Here's one that Lurkers might find interesting (emphasis mine):

Imaginary Time - Stephen Hawking

In this lecture, I would like to discuss whether time itself has a beginning, and whether it will have an end. All the evidence seems to indicate, that the universe has not existed forever, but that it had a beginning, about 15 billion years ago. This is probably the most remarkable discovery of modern cosmology. Yet it is now taken for granted. We are not yet certain whether the universe will have an end...

The time scale of the universe is very long compared to that for human life. It was therefore not surprising that until recently, the universe was thought to be essentially static, and unchanging in time...

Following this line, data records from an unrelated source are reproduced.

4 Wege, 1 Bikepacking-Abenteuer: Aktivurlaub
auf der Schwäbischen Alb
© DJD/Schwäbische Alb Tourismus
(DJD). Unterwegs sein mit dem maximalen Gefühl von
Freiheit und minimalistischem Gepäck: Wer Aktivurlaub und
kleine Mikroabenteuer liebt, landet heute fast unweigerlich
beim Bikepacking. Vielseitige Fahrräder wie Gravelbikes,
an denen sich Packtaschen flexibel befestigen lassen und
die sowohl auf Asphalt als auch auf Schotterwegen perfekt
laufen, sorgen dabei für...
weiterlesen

Since events before the Big Bang have no observational consequences, one may as well cut them out of the theory, and say that time began at the Big Bang. Events before the Big Bang, are simply not defined, because there's no way one could measure what happened at them. This kind of beginning to the universe, and of time itself, is very different to the beginnings that had been considered earlier. These had to be imposed on the universe by some external agency. There is no dynamical reason why the motion of bodies in the solar system can not be extrapolated back in time, far beyond four thousand and four BC, the date for the creation of the universe, according to the book of Genesis. Thus it would require the direct intervention of God, if the universe began at that date. By contrast, the Big Bang is a beginning that is required by the dynamical laws that govern the universe. It is therefore intrinsic to the universe, and is not imposed on it from outside.

Although the laws of science seemed to predict the universe had a beginning, they also seemed to predict that they could not determine how the universe would have begun. This was obviously very unsatisfactory. So there were a number of attempts to get round the conclusion, that there was a singularity of infinite density in the past. ....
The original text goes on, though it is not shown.